Explosion was a planned demolition, says N Korea Monday, September 13 2004 16:41 Hrs (IST)
Beijing:
North Korea today (Sep 13, 2004) said the last week's blast in the country's Northern region was triggered to demolish a mountain to build a power plant and sought to put at rest speculations that it had conducted a nuclear test.
Last week's explosion in the country's Northern region was a part of a power plant project, a North Korean Foreign Ministry official told the Xinhua news agency in Pyongyang.
North Korean Foreign Minister Paek Nam Sun had told visiting British Foreign Office Minister Bill Rammell that the blast was conducted to demolish a mountain for the project, the official told the Chinese news agency, one of the very few countries to have media presence there.
In an interview with the BBC, Ramell said Paek told him that the blast was not a nuclear explosion but a deliberate detonation of a mountain as part of a hydroelectric project.
Media was abuzz with stories of North Korea mulling over conducting nuclear tests and a South Korean news agency report of the September 9 explosion, coinciding with the country's foundation day, seemed to confirm the Western world's worst fears.

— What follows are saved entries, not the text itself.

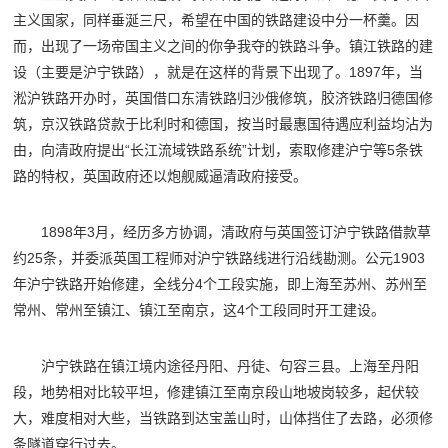
主义国家，同样垂涎三尺，希望在中国的铁路建设中分一杯羹。因
而，出现了一场帝国主义之间的你争我夺的铁路斗争。镇江铁路的建
设（主要是沪宁铁路），就是在这样的背景下出现了。1897年，当
淞沪铁路开办时，英国借口东清铁路归沙俄修筑，胶济铁路归德国修
筑，京汉铁路贷款于比利时和德国，按当时最惠国待遇应利益均沾为
由，向清政府提出“长江流域铁路系统”计划，索取修建沪宁等5条铁
路的特权，英国政府还以炮舰威逼清政府接受。
1898年3月，经历多方协调，清政府与英国签订沪宁铁路借款草
约25条，并委派英国工程师对沪宁铁路线进行沿线勘测。公元1903
年沪宁铁路开始修建，全线分4个工段实施，即上海至苏州、苏州至
常州、常州至镇江、镇江至南京，这4个工段同时开工建设。
沪宁铁路在镇江境内途径丹阳、丹徒、句容三县。上海至丹阳
段，地势相对比较平坦，修建镇江至南京段山地坡岗较多，起伏较
大，难度相对大些，当铁路到达宝盖山时，山体挡住了去路，必须修
条隧道穿行过去。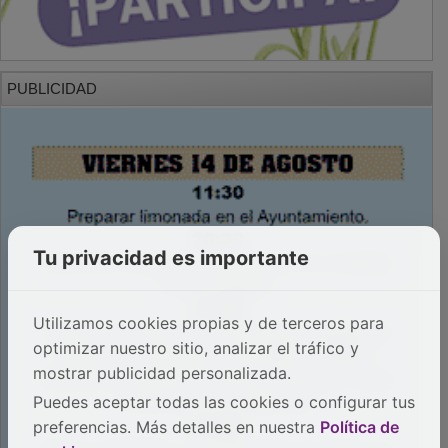
PUBLICIDAD
Tu privacidad es importante
Utilizamos cookies propias y de terceros para
optimizar nuestro sitio, analizar el tráfico y
mostrar publicidad personalizada.
Puedes aceptar todas las cookies o configurar tus
preferencias. Más detalles en nuestra
Política de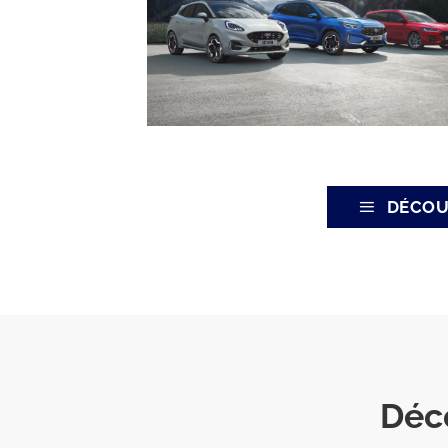
DÉCOU
Déc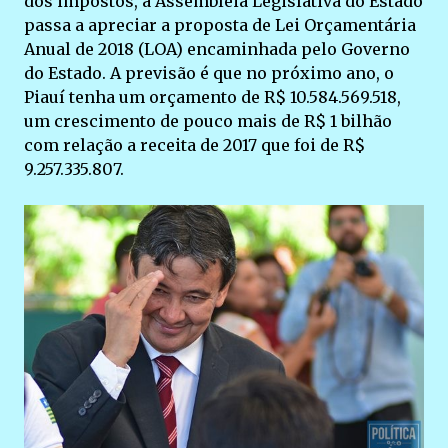
dos impostos, a Assembleia Legislativa do Estado
passa a apreciar a proposta de Lei Orçamentária
Anual de 2018 (LOA) encaminhada pelo Governo
do Estado. A previsão é que no próximo ano, o
Piauí tenha um orçamento de R$ 10.584.569.518,
um crescimento de pouco mais de R$ 1 bilhão
com relação a receita de 2017 que foi de R$
9.257.335.807.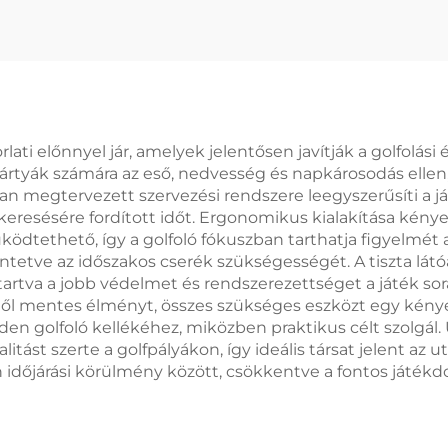
izzadtságszí
mikroszálas kül
utazó edzőte
sportolási kita
hűtőkendő
ti előnnyel jár, amelyek jelentősen javítják a golfolási él
rtyák számára az eső, nedvesség és napkárosodás ellen, 
n megtervezett szervezési rendszere leegyszerűsíti a já
resésére fordított időt. Ergonomikus kialakítása kényel
ethető, így a golfoló fókuszban tarthatja figyelmét a 
tve az időszakos cserék szükségességét. A tiszta látó
nntartva a jobb védelmet és rendszerezettséget a játék so
ől mentes élményt, összes szükséges eszközt egy kényelm
n golfoló kellékéhez, miközben praktikus célt szolgál. 
tást szerte a golfpályákon, így ideális társat jelent az u
en időjárási körülmény között, csökkentve a fontos ját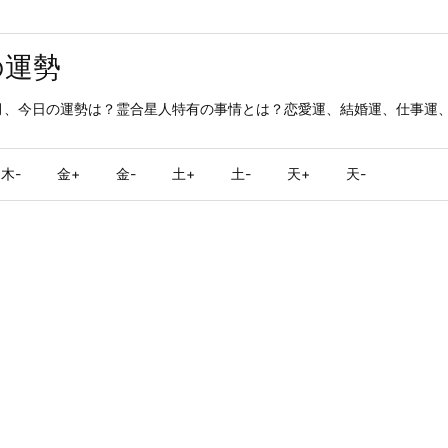
の運勢
月、今日の運勢は？霊合星人特有の事情とは？恋愛運、結婚運、仕事運
木-
金+
金-
土+
土-
天+
天-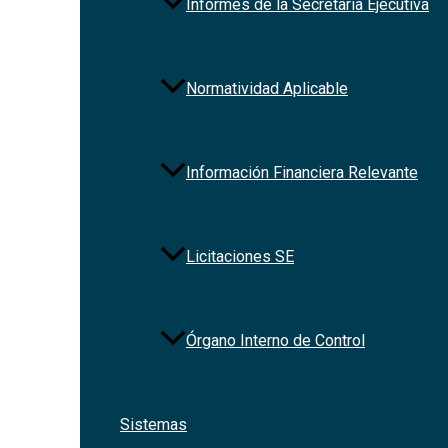
Informes de la Secretaría Ejecutiva
Normatividad Aplicable
Información Financiera Relevante
Licitaciones SE
Órgano Interno de Control
Sistemas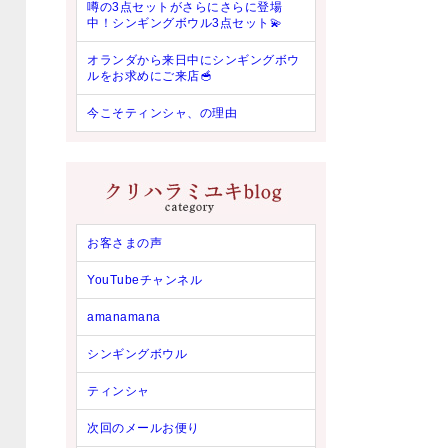
噂の3点セットがさらにさらに登場
中！シンギングボウル3点セット💫
オランダから来日中にシンギングボウ
ルをお求めにご来店🥣
今こそティンシャ、の理由
お客さまの声
YouTubeチャンネル
amanamana
シンギングボウル
ティンシャ
次回のメールお便り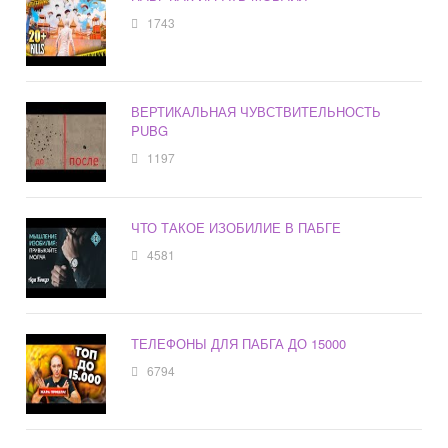
1743
ВЕРТИКАЛЬНАЯ ЧУВСТВИТЕЛЬНОСТЬ
PUBG
1197
ЧТО ТАКОЕ ИЗОБИЛИЕ В ПАБГЕ
4581
ТЕЛЕФОНЫ ДЛЯ ПАБГА ДО 15000
6794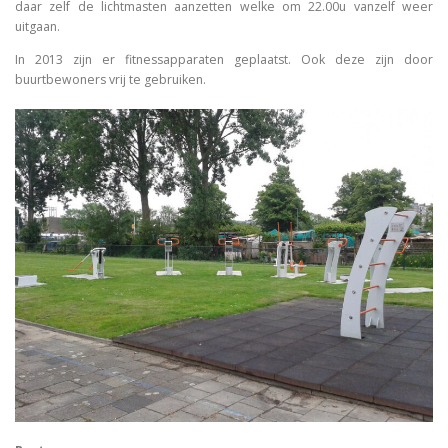
daar zelf de lichtmasten aanzetten welke om 22.00u vanzelf weer
uitgaan.
In 2013 zijn er fitnessapparaten geplaatst. Ook deze zijn door
buurtbewoners vrij te gebruiken.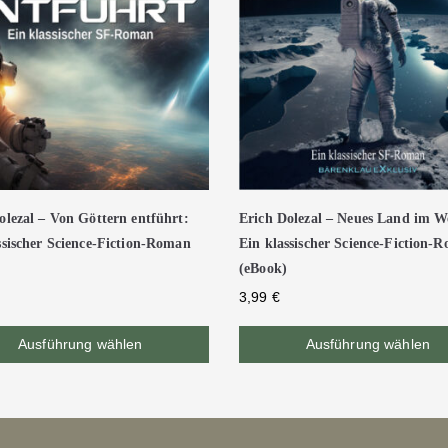
olezal – Von Göttern entführt:
Erich Dolezal – Neues Land im We
ssischer Science-Fiction-Roman
Ein klassischer Science-Fiction-
(eBook)
3,99
€
Ausführung wählen
Ausführung wählen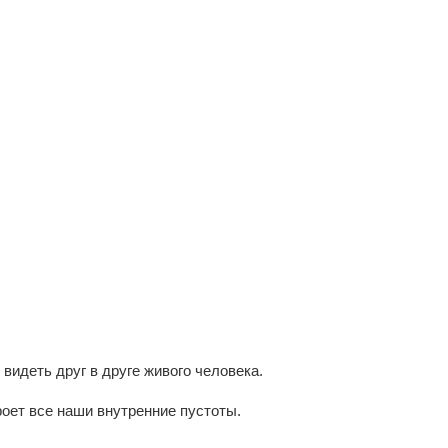
видеть друг в друге живого человека.
кроет все наши внутренние пустоты.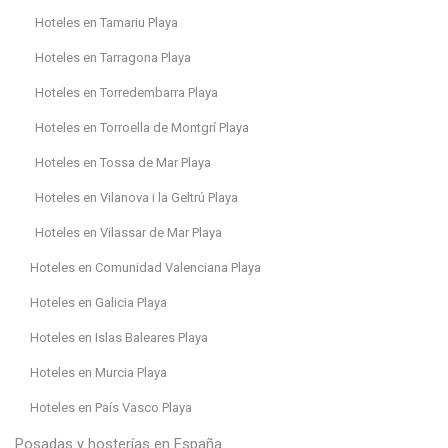
Hoteles en Tamariu Playa
Hoteles en Tarragona Playa
Hoteles en Torredembarra Playa
Hoteles en Torroella de Montgrí Playa
Hoteles en Tossa de Mar Playa
Hoteles en Vilanova i la Geltrú Playa
Hoteles en Vilassar de Mar Playa
Hoteles en Comunidad Valenciana Playa
Hoteles en Galicia Playa
Hoteles en Islas Baleares Playa
Hoteles en Murcia Playa
Hoteles en País Vasco Playa
Posadas y hosterías en España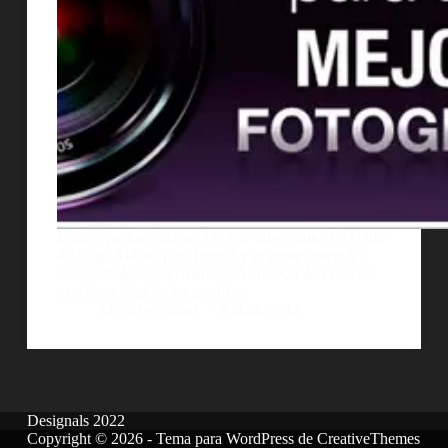
Dando vueltas encontrÃ© este interesante ArtÃ­culo
de Jorge Aldana para frogx3 y lo complementÃ©
con los links que el mencionÃ³ de XatakaFoto, un
excelente blog de fotografÃ­a.
AlejoBergmann
9 abril, 2012
Designals 2022
Copyright © 2026 - Tema para WordPress de
CreativeThemes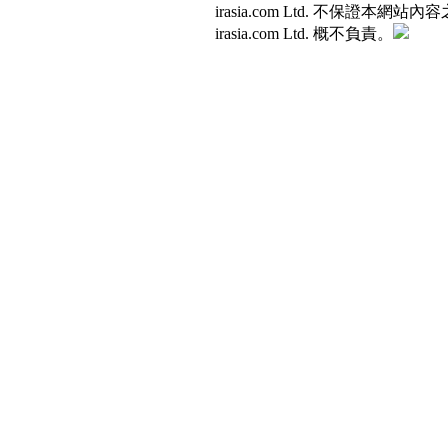
irasia.com Ltd. 不
irasia.com Ltd. 概不負責。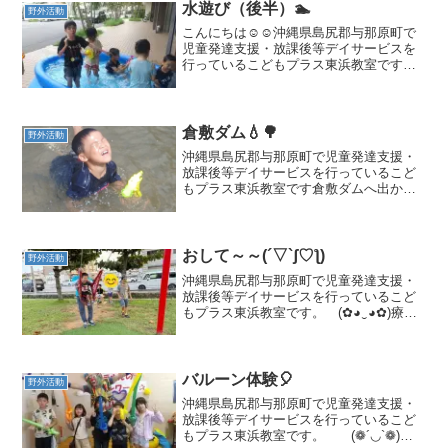
水遊び（後半）🏊
野外活動
こんにちは☺️☺️沖縄県島尻郡与那原町で
児童発達支援・放課後等デイサービスを
行っているこどもプラス東浜教室です。
水遊びスタート療育の見学、体験を随時
募集しております。二歳児からご利用可
能です🧑👧与那原町にお住まいでなくて
もご利用いただけます...
倉敷ダム💧🌳
野外活動
沖縄県島尻郡与那原町で児童発達支援・
放課後等デイサービスを行っているこど
もプラス東浜教室です倉敷ダムへ出かけ
ました✨夏休みも元気いっぱい活動して
います*^____^*療育の見学、体験を髄時
募集しております（二歳児からご利用可
能です）与那原町...
おして～～(´▽`ʃ♡ƪ)
野外活動
沖縄県島尻郡与那原町で児童発達支援・
放課後等デイサービスを行っているこど
もプラス東浜教室です。 (✿◕‿◕✿)療育
の見学、体験を随時募集しております。
（二歳児からご利用可能です）与那原町
にお住まいでなくてもご利用いただけま
すのでお気軽にご連...
バルーン体験🎈
野外活動
沖縄県島尻郡与那原町で児童発達支援・
放課後等デイサービスを行っているこど
もプラス東浜教室です。 (❁´◡`❁)療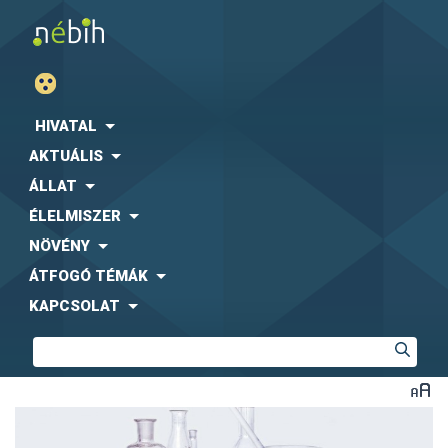
HIVATAL
AKTUÁLIS
ÁLLAT
ÉLELMISZER
NÖVÉNY
ÁTFOGÓ TÉMÁK
KAPCSOLAT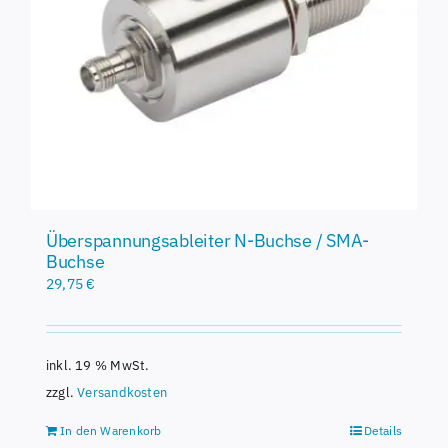
Überspannungsableiter N-Buchse / SMA-
Buchse
29,75
€
inkl. 19 % MwSt.
zzgl.
Versandkosten
In den Warenkorb
Details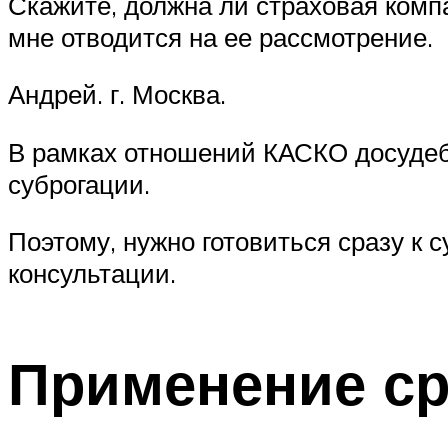
Скажите, должна ли страховая комп
мне отводится на ее рассмотрение.
Андрей. г. Москва.
В рамках отношений КАСКО досудебн
суброгации.
Поэтому, нужно готовиться сразу к 
консультации.
Применение ср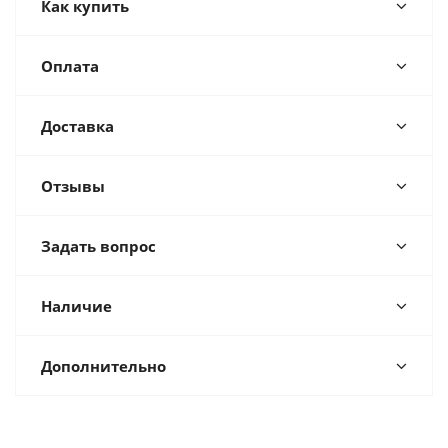
Как купить
Оплата
Доставка
Отзывы
Задать вопрос
Наличие
Дополнительно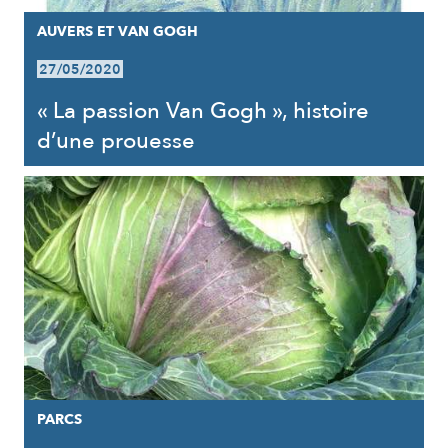
AUVERS ET VAN GOGH
27/05/2020
« La passion Van Gogh », histoire
d’une prouesse
PARCS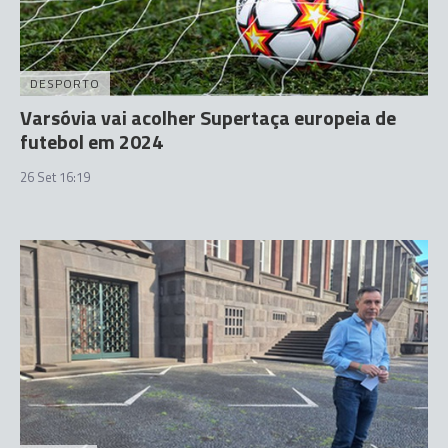
DESPORTO
Varsóvia vai acolher Supertaça europeia de
futebol em 2024
26 Set 16:19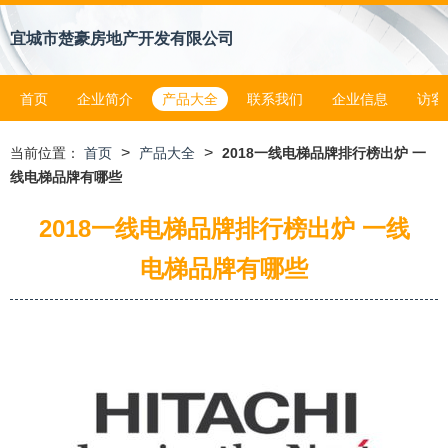
宜城市楚豪房地产开发有限公司
首页
企业简介
产品大全
联系我们
企业信息
访客
>
>
当前位置：
首页
产品大全
2018一线电梯品牌排行榜出炉 一
线电梯品牌有哪些
2018一线电梯品牌排行榜出炉 一线
电梯品牌有哪些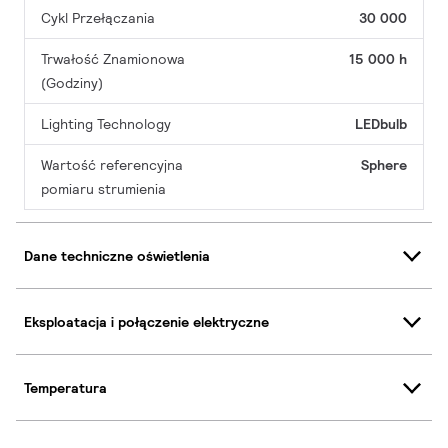
Cykl Przełączania
30 000
Trwałość Znamionowa
15 000 h
(Godziny)
Lighting Technology
LEDbulb
Wartość referencyjna
Sphere
pomiaru strumienia
Dane techniczne oświetlenia
Eksploatacja i połączenie elektryczne
Temperatura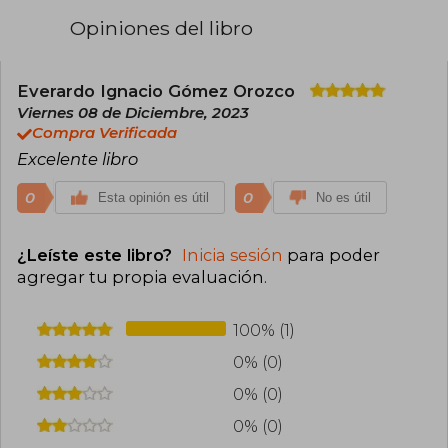
incluyen Preguntas y respuestas sobre la
Opiniones del libro
muerte y el morir (1974) y La rueda de la vida:
Memorias de vivir y morir (1997).
Kübler-Ross escribió principalmente en el
Everardo Ignacio Gómez Orozco
género de la psicología y el desarrollo personal,
Viernes 08 de Diciembre, 2023
enfocándose en el acompañamiento
Compra Verificada
emocional y espiritual en el final de la vida. Su
Excelente libro
trabajo ha sido ampliamente reconocido y
continúa siendo una referencia fundamental
para profesionales de la salud y personas
0
0
Esta opinión es útil
No es útil
enfrentando pérdidas significativas.
¿Leíste este libro?
Inicia sesión
para poder
agregar tu propia evaluación
.
100% (1)
0% (0)
0% (0)
0% (0)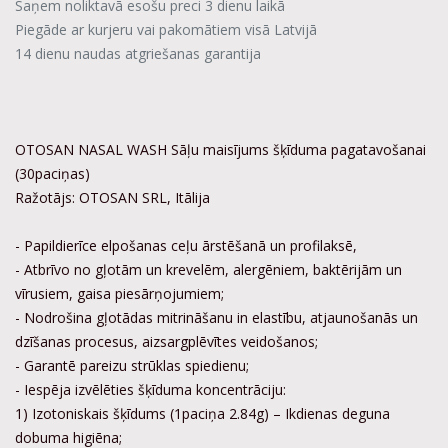
Saņem noliktavā esošu preci 3 dienu laikā
Piegāde ar kurjeru vai pakomātiem visā Latvijā
14 dienu naudas atgriešanas garantija
OTOSAN NASAL WASH Sāļu maisījums šķīduma pagatavošanai
(30paciņas)
Ražotājs: OTOSAN SRL, Itālija
- Papildierīce elpošanas ceļu ārstēšanā un profilaksē,
- Atbrīvo no gļotām un krevelēm, alergēniem, baktērijām un
vīrusiem, gaisa piesārņojumiem;
- Nodrošina gļotādas mitrināšanu in elastību, atjaunošanās un
dzīšanas procesus, aizsargplēvītes veidošanos;
- Garantē pareizu strūklas spiedienu;
- Iespēja izvēlēties šķīduma koncentrāciju:
1) Izotoniskais šķīdums (1paciņa 2.84g) – Ikdienas deguna
dobuma higiēna;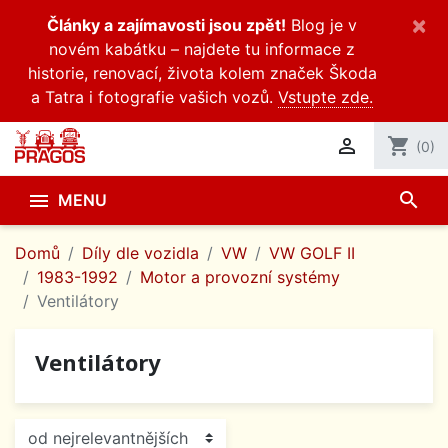
×
Články a zajímavosti jsou zpět!
Blog je v
novém kabátku – najdete tu informace z
historie, renovací, života kolem značek Škoda
a Tatra i fotografie vašich vozů.
Vstupte zde.

shopping_cart
(0)
search

MENU
Domů
Díly dle vozidla
VW
VW GOLF II
1983-1992
Motor a provozní systémy
Ventilátory
Ventilátory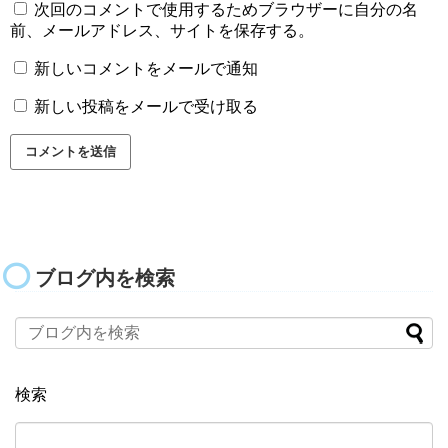
次回のコメントで使用するためブラウザーに自分の名
前、メールアドレス、サイトを保存する。
新しいコメントをメールで通知
新しい投稿をメールで受け取る
ブログ内を検索
検索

United States Secretary of State Colin Powell yesterday (Sep 12, 2004) said the massive explosion near the Chinese border was not a nuclear explosion.
"It was no kind of nuclear event. We are trying to find out more about what exactly it was," he said adding the US was monitoring it very carefully.
North Korea had been threatening to pursue its secret nuclear weapons oriented programme in view of its standoff with the United States.